Do you hate consoles with an unbridled passion? You might just be an idiot, because it shouldn’t matter what device games are on, good games are good games and bad games are bred from developers or publishers with a lack of imagination. Except for flight sims of course, different story there. But I digress. Console games will continue to grow in popularity and we might start to see the next generation of consoles towards the end of 2012, as in ideas of when they’ll be released. In spite of this the PC sector will remain strong and won’t die, though I think a few publishers or developers will stop focusing on the PC or maybe even stop releasing for the PC entirely. They’ll probably blame piracy, like they have been recently. After all, NOTHING ever got pirated on the 360. Right, guys?
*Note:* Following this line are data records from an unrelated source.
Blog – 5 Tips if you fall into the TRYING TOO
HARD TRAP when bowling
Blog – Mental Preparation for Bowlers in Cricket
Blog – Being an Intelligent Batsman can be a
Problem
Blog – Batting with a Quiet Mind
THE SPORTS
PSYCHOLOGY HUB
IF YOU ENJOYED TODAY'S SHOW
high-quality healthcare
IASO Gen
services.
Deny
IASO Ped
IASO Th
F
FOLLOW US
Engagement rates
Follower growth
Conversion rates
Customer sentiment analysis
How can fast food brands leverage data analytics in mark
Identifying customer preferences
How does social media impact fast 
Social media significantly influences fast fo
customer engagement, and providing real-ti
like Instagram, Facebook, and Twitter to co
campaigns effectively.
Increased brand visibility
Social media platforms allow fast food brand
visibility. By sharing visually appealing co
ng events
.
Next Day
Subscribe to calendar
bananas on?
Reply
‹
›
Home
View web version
3. Apple iPhone 5 or iPad 3.
The iPhone 4S is a sad joke for anyone who owns an iPhone 4 or who was expecting something more. Under the hood it’s a nice improvement and Siri turns heads, but apart from that it’s not much of a leap forward. Expect Apple to announce one of the two products I’ve listed, because their desktop market isn’t fantastic. Actually it’s entirely possible that Apple will flip out and focus mostly on their iOS line, letting their desktops go into a period of decline. After all they’re expensive and still very much a niche market, while the iPhone and iPad have near-universal popularity.
2. Windows 8 is Late
Will Windows 8 come out in 2012? Maybe. Then again, maybe not, and I’m wondering if it’ll slip further behind. Here’s a better question: will we all adopt it? Will people get used to the Metro UI on desktop computers? Do robots dream of electric sheep? Only time will tell. (I have nothing really to say except I’d expect delays)
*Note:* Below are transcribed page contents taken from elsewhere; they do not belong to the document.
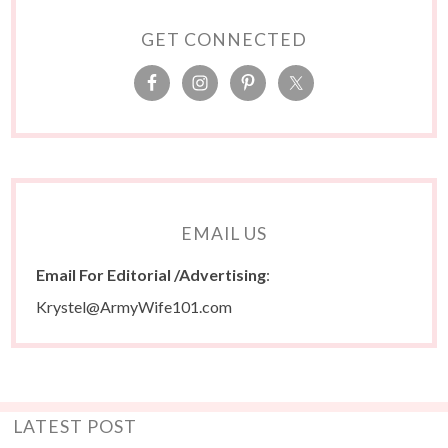
GET CONNECTED
EMAIL US
Email For Editorial /Advertising
:
Krystel@ArmyWife101.com
LATEST POST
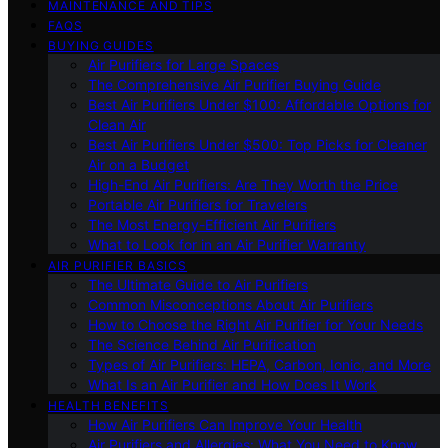
MAINTENANCE AND TIPS
FAQS
BUYING GUIDES
Air Purifiers for Large Spaces
The Comprehensive Air Purifier Buying Guide
Best Air Purifiers Under $100: Affordable Options for
Clean Air
Best Air Purifiers Under $500: Top Picks for Cleaner
Air on a Budget
High-End Air Purifiers: Are They Worth the Price
Portable Air Purifiers for Travelers
The Most Energy-Efficient Air Purifiers
What to Look for in an Air Purifier Warranty
AIR PURIFIER BASICS
The Ultimate Guide to Air Purifiers
Common Misconceptions About Air Purifiers
How to Choose the Right Air Purifier for Your Needs
The Science Behind Air Purification
Types of Air Purifiers: HEPA, Carbon, Ionic, and More
What Is an Air Purifier and How Does It Work
HEALTH BENEFITS
How Air Purifiers Can Improve Your Health
Air Purifiers and Allergies: What You Need to Know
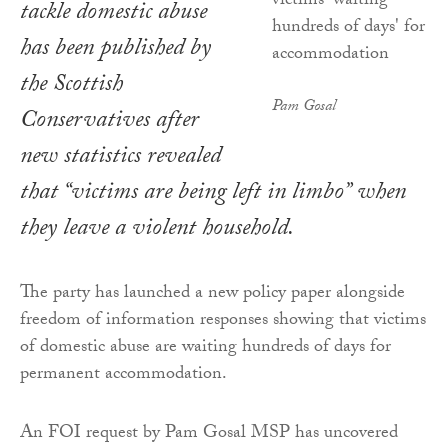
tackle domestic abuse
has been published by
the Scottish
Pam Gosal
Conservatives after
new statistics revealed
that “victims are being left in limbo” when
they leave a violent household.
The party has launched a new policy paper alongside
freedom of information responses showing that victims
of domestic abuse are waiting hundreds of days for
permanent accommodation.
An FOI request by Pam Gosal MSP has uncovered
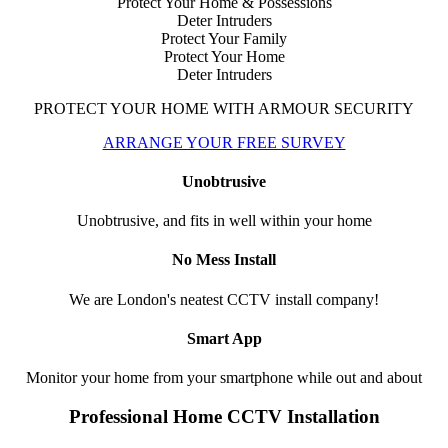
Protect Your Home & Possessions
Deter Intruders
Protect Your Family
Protect Your Home
Deter Intruders
PROTECT YOUR HOME WITH ARMOUR SECURITY
ARRANGE YOUR FREE SURVEY
Unobtrusive
Unobtrusive, and fits in well within your home
No Mess Install
We are London's neatest CCTV install company!
Smart App
Monitor your home from your smartphone while out and about
Professional Home CCTV Installation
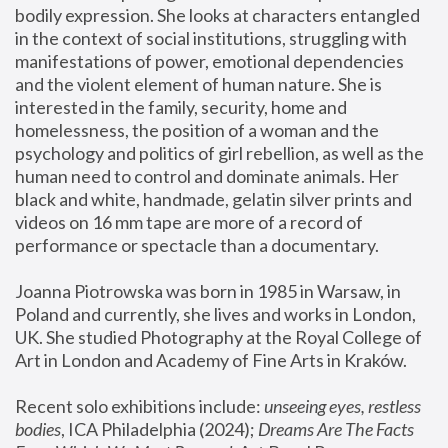
bodily expression. She looks at characters entangled 
in the context of social institutions, struggling with 
manifestations of power, emotional dependencies 
and the violent element of human nature. She is 
interested in the family, security, home and 
homelessness, the position of a woman and the 
psychology and politics of girl rebellion, as well as the 
human need to control and dominate animals. Her 
black and white, handmade, gelatin silver prints and 
videos on 16 mm tape are more of a record of 
performance or spectacle than a documentary. 
Joanna Piotrowska was born in 1985 in Warsaw, in 
Poland and currently, she lives and works in London, 
UK. She studied Photography at the Royal College of 
Art in London and Academy of Fine Arts in Kraków.
Recent solo exhibitions include: 
unseeing eyes, restless 
bodies
, ICA Philadelphia (2024); 
Dreams Are The Facts 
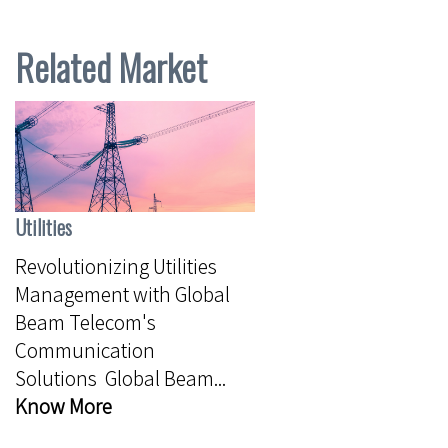
Related Market
Utilities
Revolutionizing Utilities
Management with Global
Beam Telecom's
Communication
Solutions Global Beam...
Know More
1. Mobile/Social Gaming Bursts
This is another big call but I think it might have a bit of basis in reality, especially after reading a few other opinions and watching the App Store and general trends. The iPhone was really a gift from spacegods for a lot of indie developers, because it allowed a lot of them to tap into a previously-uncharted market in casual gaming. And that’s not to mention all the bullshit on Facebook! These kinds of games require little investment to produce, but have the potential to be wildly popular, provided they’ve got a good hook. Look at Angry Birds: the gameplay mechanic is basically the same as most other artillery games with the added benefit of physics, and doesn’t have a huge amount of art assets, but it’s ridiculously popular and an absolute gold mine. Cut the Rope, Fruit Ninja, DoodleGod, the whole lot are very simple but turn a good profit. But there’s the problem; a bunch of people decided to jump in on this market and are all fighting for attention, desperately trying to shove the others out of the way so that they may be elevated to stardom. It’s a very crowded market with a very low bar for entry (if it wasn’t there wouldn’t be so many shitty soundboards on the App Store). The honeymoon period is probably due to end much like the dot.Com bubble. During that event only a handful of outstanding companies survived, while the vast majority of the others folded. Could the same thing happen here? Probably not to that drastic standard, but the flood of crap might stem for a bit. We can only hope.